About halfway through, we will start overwriting the data of the many-pointer view, but because we have already processed those elements this isn’t a problem.

My question is about the final iteration, however, where dst and src will point to overlapping regions of memory. Is this operation well-defined? Or is it undefined behavior that might result in corrupted values (perhaps depending on certain optimizations)?

I have tested the code and it produces the correct results both in debug and optimized, non-safety checked builds.
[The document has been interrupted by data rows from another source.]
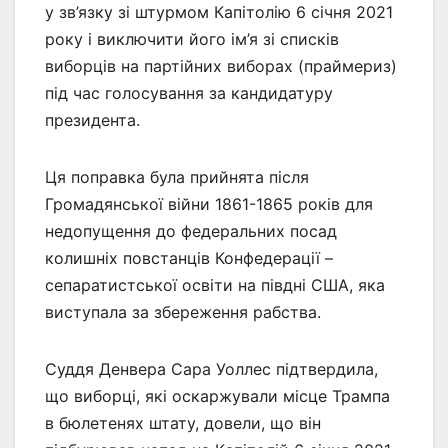
у зв’язку зі штурмом Капітолію 6 січня 2021
року і виключити його ім’я зі списків
виборців на партійних виборах (праймериз)
під час голосування за кандидатуру
президента.
Ця поправка була прийнята після
Громадянської війни 1861-1865 років для
недопущення до федеральних посад
колишніх повстанців Конфедерації –
сепаратистської освіти на півдні США, яка
виступала за збереження рабства.
Суддя Денвера Сара Уоллес підтвердила,
що виборці, які оскаржували місце Трампа
в бюлетенях штату, довели, що він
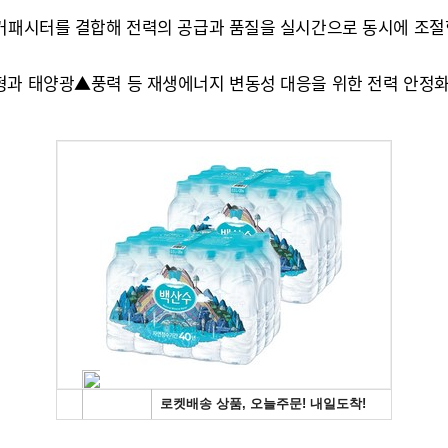
슈퍼커패시터를 결합해 전력의 공급과 품질을 실시간으로 동시에 조
형과 태양광▲풍력 등 재생에너지 변동성 대응을 위한 전력 안정화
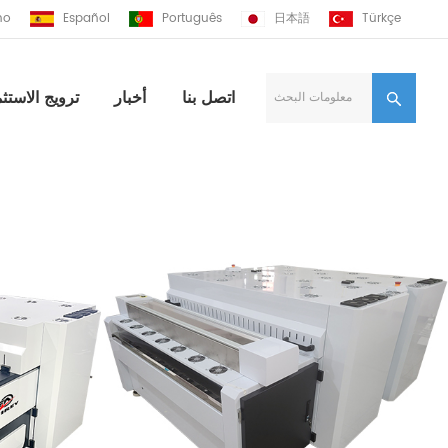
ano
Español
Português
日本語
Türkçe
اتصل بنا
أخبار
ترويج الاستثم
معلومات البحث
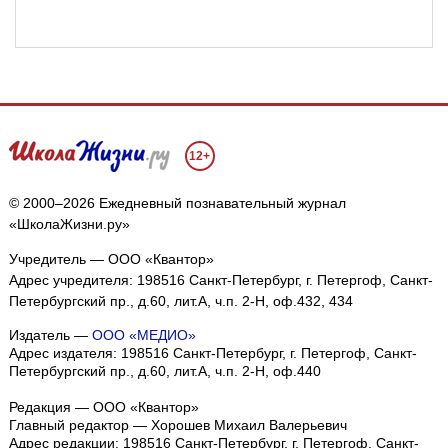
12+
© 2000–2026 Ежедневный познавательный журнал
«ШколаЖизни.ру»
Учредитель — ООО «Квантор»
Адрес учредителя: 198516 Санкт-Петербург, г. Петергоф, Санкт-
Петербургский пр., д.60, лит.А, ч.п. 2-Н, оф.432, 434
Издатель —
ООО «МЕДИО»
Адрес издателя: 198516 Санкт-Петербург, г. Петергоф, Санкт-
Петербургский пр., д.60, лит.А, ч.п. 2-Н, оф.440
Редакция — ООО «Квантор»
Главный редактор — Хорошев Михаил Валерьевич
Адрес редакции:
198516
Санкт-Петербург, г. Петергоф
,
Санкт-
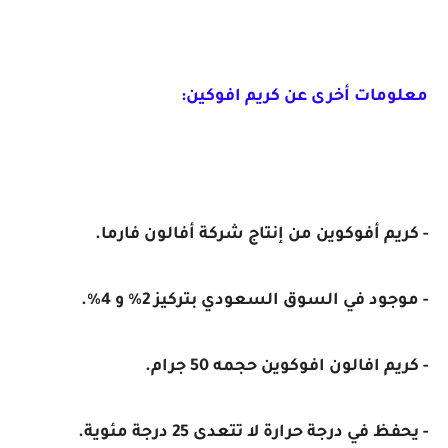
معلومات أخرى عن كريم افوكين:
- كريم أفوكوين من إنتاج شركة أفالون فارما.
- موجود في السوق السعودي بتركيز 2% و 4%.
- كريم افالون افوكوين حجمه 50 جرام.
- يحفظ في درجة حرارة لا تتعدى 25 درجة مئوية.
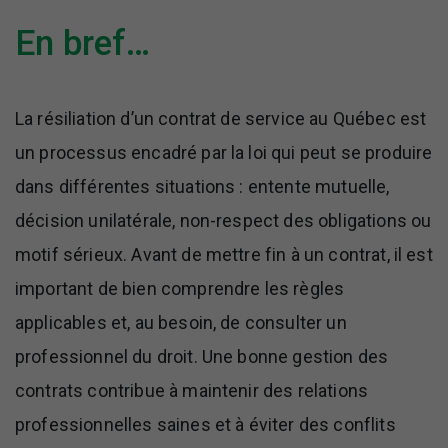
En bref…
La résiliation d’un contrat de service au Québec est
un processus encadré par la loi qui peut se produire
dans différentes situations : entente mutuelle,
décision unilatérale, non-respect des obligations ou
motif sérieux. Avant de mettre fin à un contrat, il est
important de bien comprendre les règles
applicables et, au besoin, de consulter un
professionnel du droit. Une bonne gestion des
contrats contribue à maintenir des relations
professionnelles saines et à éviter des conflits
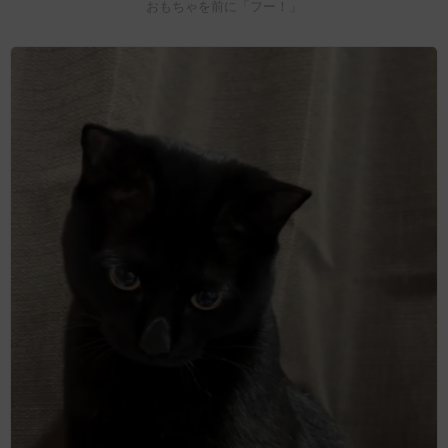
おもちゃを前に「フー！」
I’d still like to know if this code like this is sound or if there are better alternative approaches.

Full code for context:

fn allocSliceWasi(allocator: Allocator) (Allocator.Error || os.UnexpectedError)![][:0]u8 {
    var args_len: usize = undefined;
    var buf_len: usize = undefined;
    switch (os.wasi.args_sizes_get(&args_len, &buf_len)) {
        .SUCCESS => {},
        else => |err| return os.unexpectedErrno(err),
    }
    if (args_len == 0) return &.{};
    const args_slice_bytes_len = @sizeOf([:0]u8) * args_len;
    const args_many_bytes_len = @sizeOf([*:0]u8) * args_len;
    const raw_len = args_slice_bytes_len + buf_len;

    const raw = try allocator.alignedAlloc(u8, @alignOf([:0]u8), raw_len);
    errdefer allocator.free(raw);

    const args_slice_bytes_start = 0;
    const args_slice = @as([*][:0]u8, @ptrCast(@alignCast(raw.ptr + args_slice_bytes_start)))[0..args_len];
    const args_many_bytes_start = args_slice_bytes_len - args_many_bytes_len;
    const args_many = @as([*][*:0]u8, @ptrCast(@alignCast(raw.ptr + args_many_bytes_start)))[0..args_len];
    const buf_start = args_slice_bytes_len;
    const buf = raw[buf_start..];
    switch (os.wasi.args_get(args_many.ptr, buf.ptr)) {
        .SUCCESS => {},
        else => |err| return os.unexpectedErrno(err),
    }
    for (args_slice, args_many) |*dst, src| {
        dst.* = mem.span(src);
    }
    return args_slice;
}

dimdin · March 10, 2024, 6:04pm

I don’t see any problem.

The source of the library function std.mem.copyForwards is:

pub fn copyForwards(comptime T: type, dest: []T, source: []const T) void {
    for (dest[0..source.len], source) |*d, s| {
        d.* = s;
    }
}

The only stated precondition is:

If the slices overlap, dest.ptr must be <= src.ptr.

You have the same way of copying with copyForwards and the precondition always holds (even for the last one, s[2].ptr < m[2].ptr).